A qualidade técnica da Espanha para mover a bola pelo campo ainda é impressionante. Com a base do Barcelona de Guardiola, o time dominou o mundo pela posse de bola, cansando os adversários e atacando nos momentos cruciais. Mas o que funcionava tão bem há dois ou três anos já dá sinais de desgaste: o estilo “tiki-taka” enfrenta uma queda na popularidade e na eficiência contra adversários de primeiro nível, sofrendo com marcação pressão e contra-ataques poderosos (casos óbvios: Brasil x Espanha, Bayern x Barcelona e Real Madrid x Bayern). Na Espanha, isso é agravado pelo declínio físico de Xavi, principal articulador e personificação da filosofia de jogo do time.

O melhor Xavi do Barcelona e da Espanha era um armador que centralizava e dominava as partidas: toda bola passava por seu pé, e sua movimentação constante para dar opção de passe aos companheiros garantia a fluidez dos ataques. Hoje, ele ainda é perfeito no passe e capaz de bolas decisivas, mas participa muito menos do jogo. O Barcelona e a Espanha são mais lentos para rodar a bola, permitindo que a defesa adversária se organize a tempo de evitar as brechas para os passes mais incisivos. O substituto natural para uma eventual saída de Xavi seria Thiago, mas talvez a melhor solução seja uma mudança de sistema: a volta à dupla de volantes Alonso/Busquets abriria espaço para David Silva, em seu melhor momento na carreira, ser titular como meia central e articular o time ao lado de Iniesta.

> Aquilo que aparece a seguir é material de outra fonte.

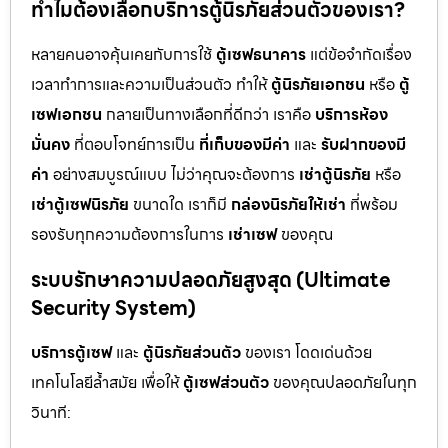
ทำไมต้องเลือกบริการตู้นิรภัยส่วนตัวของเรา?
หลายคนอาจคุ้นเคยกับการใช้
ตู้เซฟธนาคาร
แต่ข้อจำกัดเรื่อง
เวลาทำการและความเป็นส่วนตัว ทำให้
ตู้นิรภัยเอกชน
หรือ
ตู้
เซฟเอกชน
กลายเป็นทางเลือกที่ดีกว่า เราคือ
บริการห้อง
มั่นคง
ที่ตอบโจทย์การเป็น
ที่เก็บของมีค่า
และ
รับฝากของมี
ค่า
อย่างสมบูรณ์แบบ ไม่ว่าคุณจะต้องการ
เช่าตู้นิรภัย
หรือ
เช่าตู้เซฟนิรภัย
ขนาดใด เราก็มี
กล่องนิรภัยให้เช่า
ที่พร้อม
รองรับทุกความต้องการในการ
เช่าเซฟ
ของคุณ
ระบบรักษาความปลอดภัยสูงสุด (Ultimate
Security System)
บริการตู้เซฟ
และ
ตู้นิรภัยส่วนตัว
ของเรา โดดเด่นด้วย
เทคโนโลยีล้ำสมัย เพื่อให้
ตู้เซฟส่วนตัว
ของคุณปลอดภัยในทุก
วินาที:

Marcação pressão preocupa no ataque e na defesa

Uma das grandes razões da queda do Barcelona após a saída de Guardiola foi a diminuição da marcação pressão; o time era cadenciado com a bola, mas frenético sem ela, buscando recuperá-la assim que ela fosse perdida no campo de ataque e não deixando o adversário respirar. O mesmo acontece com a seleção espanhola – na Copa das Confederações, chamou atenção como o time se postou mais recuado, sem apertar a saída do adversário, em quase todos os jogos. Talvez por cansaço, idade ou calor, mas o fato é que esta Espanha não pressiona como as outras, perdendo um dos conceitos básicos do sucesso do “tiki-taka”.

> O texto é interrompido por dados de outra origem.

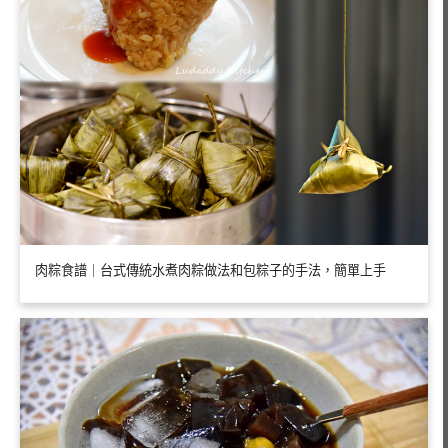
肉粽食譜｜台式傳統水煮肉粽做法和包粽子的手法，簡單上手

Do outro lado, a pressão também preocupa. A Espanha tem dificuldades contra times que apertam a marcação de forma agressiva, como fez o Brasil na final de 2013, com muitos desarmes e faltas quando necessário. Del Bosque sabe que o melhor meio de evitar essa pressão é colocar mais um passador para auxiliar na saída de bola – mais um motivo para promover a volta de Xabi Alonso ao time titular. Com dois volantes técnicos e calmos como Busquets e Alonso, mais zagueiros com ótima saída como Piqué e Sergio Ramos, é muito mais difícil para o time adversário ocupar todos os jogadores espanhóis na saída de bola.

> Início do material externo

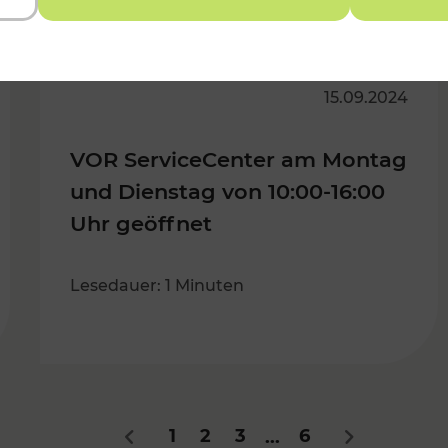
15.09.2024
VOR ServiceCenter am Montag
und Dienstag von 10:00-16:00
Uhr geöffnet
Lesedauer: 1 Minuten
1
2
3
6
...
Zurück
Nächstes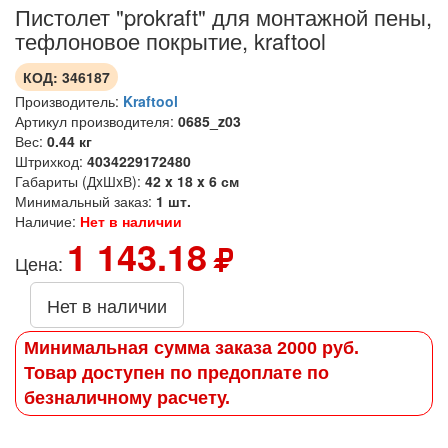
Пистолет "prokraft" для монтажной пены,
тефлоновое покрытие, kraftool
КОД:
346187
Производитель:
Kraftool
Артикул производителя:
0685_z03
Вес:
0.44 кг
Штрихкод:
4034229172480
Габариты (ДxШxВ):
42 x 18 x 6 см
Минимальный заказ:
1 шт.
Наличие:
Нет в наличии
1 143.18
Цена:
Нет в наличии
Минимальная сумма заказа 2000 руб.
Товар доступен по предоплате по
безналичному расчету.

Jogador-chave: Iniesta. Em uma geração espetacular de jogadores, o meia do Barcelona é o melhor deles e o mais propenso a lances de magia, que serão muito necessários para os espanhóis suprirem os problemas coletivos que afetam a seleção em anos recentes. Seja como parte de um trio de meio-campistas ou partindo de um dos lados do campo, Iniesta precisa substituir definitivamente Xavi como o principal armador do time e fazer a diferença – talvez a Espanha nunca tenha dependido tanto do brilho individual de uma estrela.